🤖 AI Summary
This work addresses the poor adaptability and hallucination issues of multimodal models in regulated domains, where scanned visually rich documents suffer from a lack of human annotations and difficulty in updating domain knowledge. To overcome these challenges, we propose a retrieval-guided reasoning framework based on synthetic supervision. Our approach introduces a novel annotation-free mechanism that leverages an agent system to automatically generate and verify high-quality question-answer pairs, which are then used to train a lightweight visual retriever. This retriever operates in concert with a multimodal large language model through an iterative retrieve-and-generate loop. Evaluated on multiple VRDU benchmarks, the method significantly improves domain generalization and factual consistency while effectively mitigating hallucinations, and supports plug-and-play deployment without requiring manual labeling.
📝 Abstract
Document understanding (VRDU) in regulated domains is particularly challenging, since scanned documents often contain sensitive, evolving, and domain specific knowledge.

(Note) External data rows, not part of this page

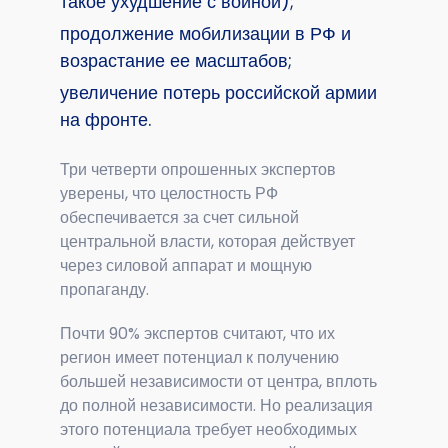
такое ухудшение с войной);
продолжение мобилизации в РФ и
возрастание ее масштабов;
увеличение потерь российской армии
на фронте.
Три четверти опрошенных экспертов
уверены, что целостность РФ
обеспечивается за счет сильной
центральной власти, которая действует
через силовой аппарат и мощную
пропаганду.
Почти 90% экспертов считают, что их
регион имеет потенциал к получению
большей независимости от центра, вплоть
до полной независимости. Но реализация
этого потенциала требует необходимых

This leads to two major challenges: the lack of manual annotations for model adaptation and the difficulty for pretrained models to stay up-to-date with domain-specific facts. While Multimodal Large Language Models (MLLMs) show strong zero-shot abilities, they still suffer from hallucination and limited domain grounding. In contrast, discriminative Vision-Language Pre-trained Models (VLPMs) provide reliable grounding but require costly annotations to cover new domains. We introduce Docs2Synth, a synthetic-supervision framework that enables retrieval-guided inference for private and low-resource domains. Docs2Synth automatically processes raw document collections, generates and verifies diverse QA pairs via an agent-based system, and trains a lightweight visual retriever to extract domain-relevant evidence. During inference, the retriever collaborates with an MLLM through an iterative retrieval--generation loop, reducing hallucination and improving response consistency. We further deliver Docs2Synth as an easy-to-use Python package, enabling plug-and-play deployment across diverse real-world scenarios. Experiments on multiple VRDU benchmarks show that Docs2Synth substantially enhances grounding and domain generalization without requiring human annotations.